Work instructions => For this exercise, please find the lines in the entries that include the word "pihak" and copy them.

(Stored dataset items)
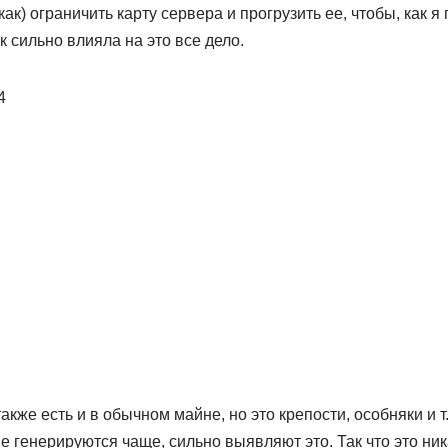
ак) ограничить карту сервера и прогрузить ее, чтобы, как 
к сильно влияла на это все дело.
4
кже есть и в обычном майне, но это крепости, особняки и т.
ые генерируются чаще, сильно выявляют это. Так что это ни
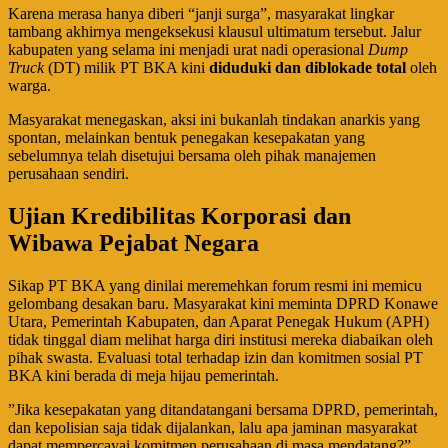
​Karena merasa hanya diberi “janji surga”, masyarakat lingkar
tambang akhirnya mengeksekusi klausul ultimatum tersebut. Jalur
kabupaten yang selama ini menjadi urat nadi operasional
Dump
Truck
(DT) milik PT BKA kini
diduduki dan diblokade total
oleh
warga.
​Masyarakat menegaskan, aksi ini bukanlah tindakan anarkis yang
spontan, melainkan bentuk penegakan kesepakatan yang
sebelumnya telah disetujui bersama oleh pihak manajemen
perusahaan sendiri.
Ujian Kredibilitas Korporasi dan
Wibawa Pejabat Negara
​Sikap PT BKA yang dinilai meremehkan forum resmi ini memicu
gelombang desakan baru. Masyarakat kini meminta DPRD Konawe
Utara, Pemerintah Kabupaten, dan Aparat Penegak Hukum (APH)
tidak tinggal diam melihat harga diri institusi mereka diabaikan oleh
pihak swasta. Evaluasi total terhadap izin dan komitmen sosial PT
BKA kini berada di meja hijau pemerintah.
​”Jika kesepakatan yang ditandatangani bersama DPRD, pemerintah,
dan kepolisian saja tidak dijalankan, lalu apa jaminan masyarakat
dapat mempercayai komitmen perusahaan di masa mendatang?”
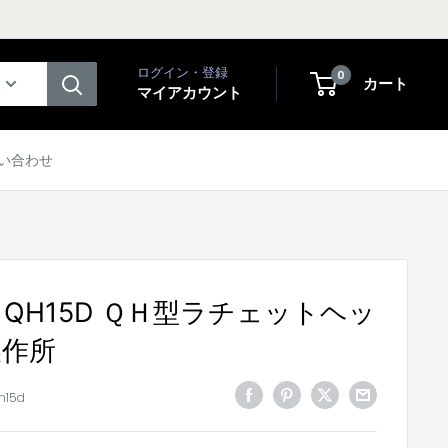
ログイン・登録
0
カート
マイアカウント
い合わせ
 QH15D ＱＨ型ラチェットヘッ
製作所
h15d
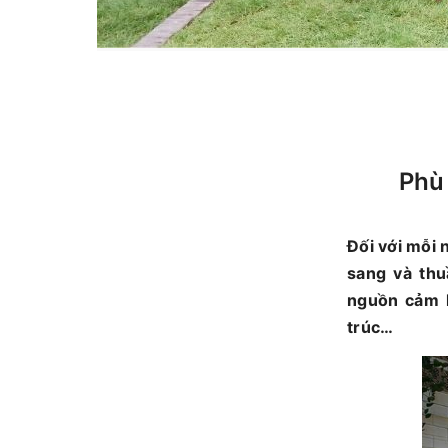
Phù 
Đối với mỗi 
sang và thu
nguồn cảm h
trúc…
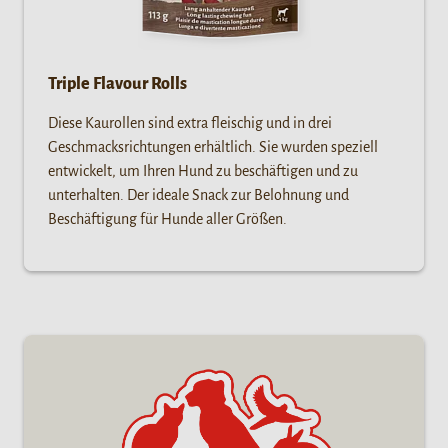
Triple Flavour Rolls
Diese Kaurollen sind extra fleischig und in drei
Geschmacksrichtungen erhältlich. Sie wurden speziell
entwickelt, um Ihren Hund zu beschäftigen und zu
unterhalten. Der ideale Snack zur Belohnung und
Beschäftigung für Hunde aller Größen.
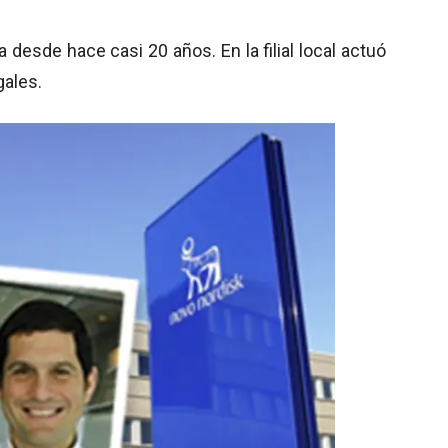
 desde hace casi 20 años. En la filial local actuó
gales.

Problem solution =>
sebelumnya telah disetujui bersama oleh pihak manajemen
pihak swasta. Evaluasi total terhadap izin dan komitmen sosial PT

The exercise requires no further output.